Required action
Print the entries that appear below, exactly as written and without their pictures.

Task data
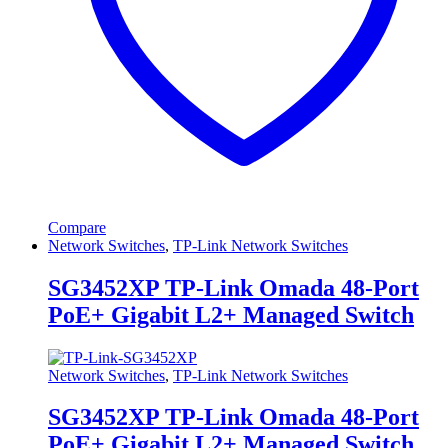
Compare
Network Switches
,
TP-Link Network Switches
SG3452XP TP-Link Omada 48-Port
PoE+ Gigabit L2+ Managed Switch
Network Switches
,
TP-Link Network Switches
SG3452XP TP-Link Omada 48-Port
PoE+ Gigabit L2+ Managed Switch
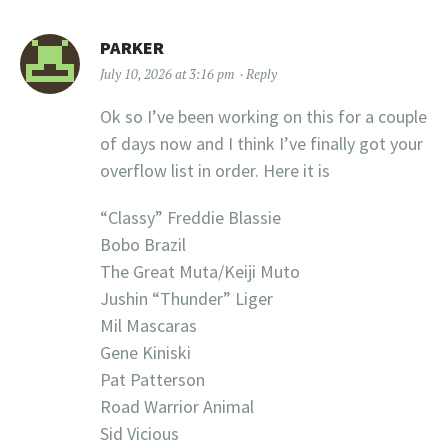
PARKER
July 10, 2026 at 3:16 pm
Reply
Ok so I’ve been working on this for a couple
of days now and I think I’ve finally got your
overflow list in order. Here it is
“Classy” Freddie Blassie
Bobo Brazil
The Great Muta/Keiji Muto
Jushin “Thunder” Liger
Mil Mascaras
Gene Kiniski
Pat Patterson
Road Warrior Animal
Sid Vicious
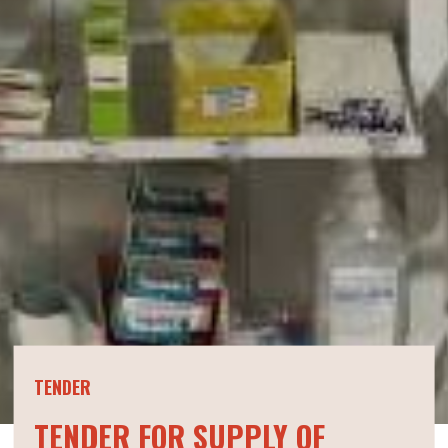
TENDER
TENDER FOR SUPPLY OF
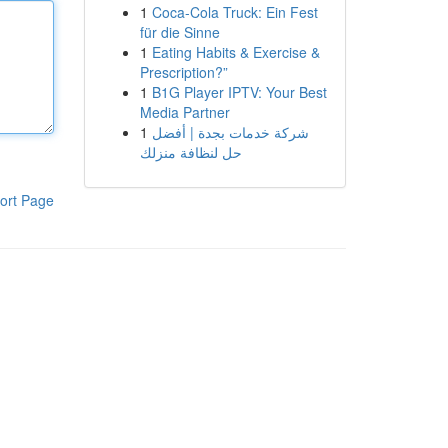
1
Coca-Cola Truck: Ein Fest
für die Sinne
1
Eating Habits & Exercise &
Prescription?”
1
B1G Player IPTV: Your Best
Media Partner
1
شركة خدمات بجدة | أفضل
حل لنظافة منزلك
ort Page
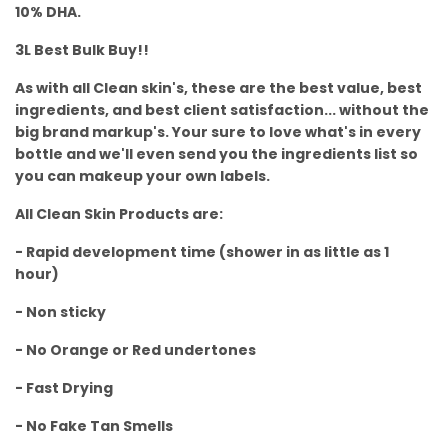
10% DHA.
3L Best Bulk Buy!!
As with all Clean skin's, these are the best value, best
ingredients, and best client satisfaction... without the
big brand markup's. Your sure to love what's in every
bottle and we'll even send you the ingredients list so
you can makeup your own labels.
All Clean Skin Products are:
- Rapid development time (shower in as little as 1
hour)
- Non sticky
- No Orange or Red undertones
- Fast Drying
- No Fake Tan Smells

Solved problem
Compare
Network Switches
,
TP-Link Network Switches
SG3452XP TP-Link Omada 48-Port
PoE+ Gigabit L2+ Managed Switch
Network Switches
,
TP-Link Network Switches
SG3452XP TP-Link Omada 48-Port
PoE+ Gigabit L2+ Managed Switch
PARKER
July 10, 2026 at 3:16 pm
Reply
Ok so I’ve been working on this for a couple
of days now and I think I’ve finally got your
overflow list in order. Here it is
“Classy” Freddie Blassie
Bobo Brazil
The Great Muta/Keiji Muto
Jushin “Thunder” Liger
Mil Mascaras
Gene Kiniski
Pat Patterson
Road Warrior Animal
Sid Vicious
TENDER
TENDER FOR SUPPLY OF
1
Coca-Cola Truck: Ein Fest
für die Sinne
1
Eating Habits & Exercise &
Prescription?”
1
B1G Player IPTV: Your Best
Media Partner
1
شركة خدمات بجدة | أفضل
حل لنظافة منزلك
ort Page
10% DHA.
3L Best Bulk Buy!!
As with all Clean skin's, these are the best value, best
ingredients, and best client satisfaction... without the
big brand markup's. Your sure to love what's in every
bottle and we'll even send you the ingredients list so
you can makeup your own labels.
All Clean Skin Products are:
- Rapid development time (shower in as little as 1
hour)
- Non sticky
- No Orange or Red undertones
- Fast Drying
- No Fake Tan Smells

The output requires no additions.